Our next steps are to engage collaborators such as Dr. Anita deLongis of the UBC Psychology Department and her PhD student Ellen Stephenson, who are now are looking at how the siblings are doing. Stefan Friedrichsdorf is examining medications and symptoms. Dr. Liisa Holsti from UBC Occupational Therapy /BC Children’s Hospital and her colleague Sandi Tatla have been examining children’s function as shown in the annual PEDI evaluations.
This is a good opportunity for members of our PedPalASCNet team to once again think about inquires that they would like to undertake. What questions might arise?
Looking forward to hearing ideas.
Featured Article: Siden, H. & Steele, R. (2015) Charting the Territory: Children and families living with progressive life-threatening conditions. Paediatrics & Child Health.
Many children who are in pediatric palliative care have life-threatening diseases which are progressive neurological conditions (PNC). These children are typically affected by impaired central nervous system function and experience multiple physical symptoms including pain, seizures, and loss of mobility. Health care providers attempt to prevent and relieve symptoms however, little is known about patterns of symptoms in these rare diseases.
A recent article from our Charting the Territory study used clinical data collected over time to examine the symptoms these children experienced. Each child on average had 3 reported symptoms with the most common ones being pain, sleep problems, and feeding difficulties. Children with assisted feeding devices such as G/J tubes and children who require extensive home modifications due to mobility issues had, on average, more symptoms than those without.
As many children with PNCs are not capable of speaking, parents are the ones communicating symptoms they observe to their child’s physician. However, there is a discrepancy between the symptoms parents and clinicians reported; clinicians tended to report fewer symptoms. There are multiple possibilities for this inconsistency. Clinicians may only report symptoms that they are confident in treating or they may not assess a certain symptom because they cannot directly ask the non-verbal child.

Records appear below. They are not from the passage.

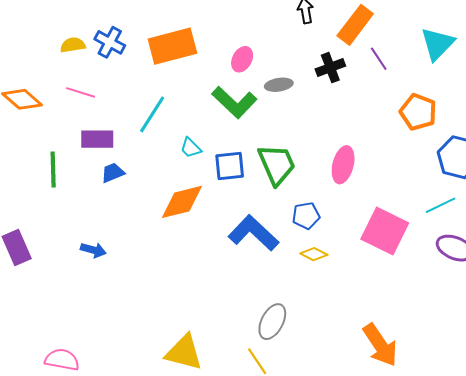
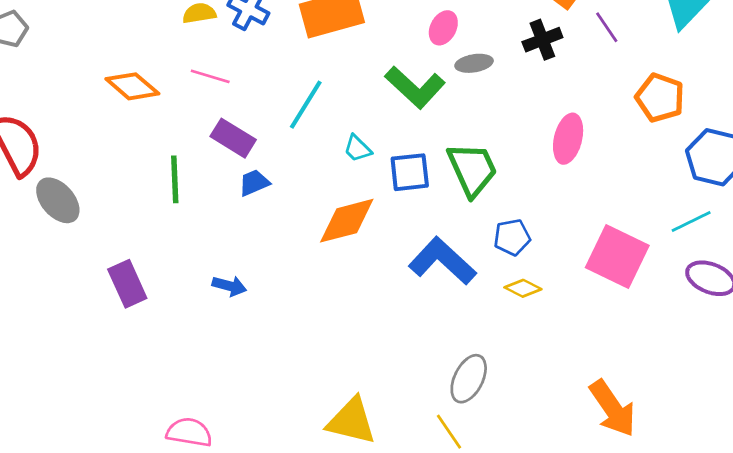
pink ellipse: (242, 59) -> (443, 28), moved
purple rectangle: (97, 139) -> (233, 138), turned 32
pink ellipse: (343, 165) -> (568, 139), moved

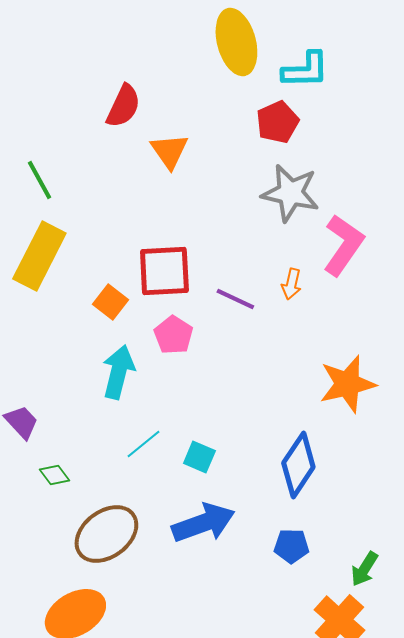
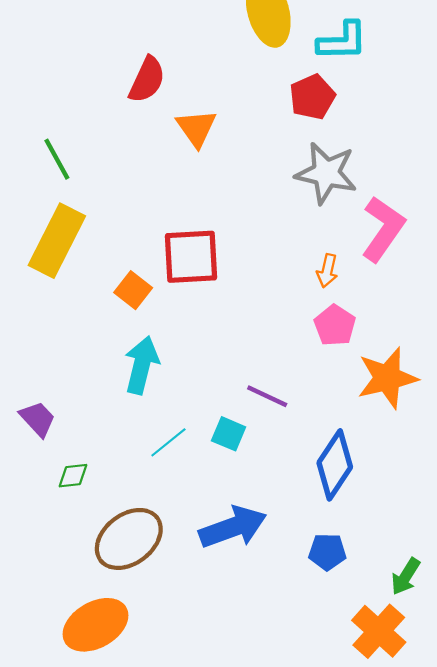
purple line: (235, 299) -> (267, 396), moved
pink pentagon: (173, 335) -> (335, 325), moved
cyan square: (199, 457) -> (229, 434), moved
green diamond: (54, 475) -> (73, 476), turned -60

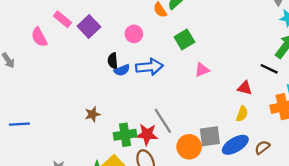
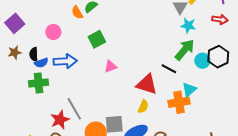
red triangle: (245, 88) -> (147, 84), size x1.6
brown star: (92, 114) -> (15, 52), moved
red star: (147, 134) -> (60, 120), turned -30
green cross: (125, 135) -> (39, 83), moved

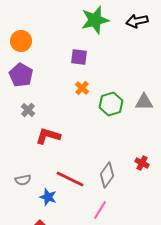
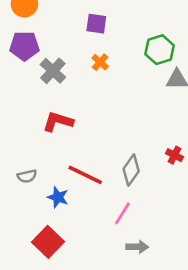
purple pentagon: (21, 75) -> (24, 46), turned -30
green hexagon: (111, 104) -> (160, 50), moved
gray cross: (28, 110) -> (53, 71), moved, size x1.5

Alternatively, parents may be overemphasizing symptoms if a particular symptom is especially distressing to their child.
What this study tells us is that extra attention needs to be paid to symptoms of children with PNCs, especially if they have G/J tubes and mobility issues. Symptoms can provide insight into an underlying problem. Knowing the frequency and severity of a symptom can provide insight into its nature and help identify an appropriate treatment. Furthermore, clinicians need to be mindful of how parents report their child’s symptoms. It would perhaps be helpful to ask why parents are concerned about a particular symptom in order to address their and their child’s needs.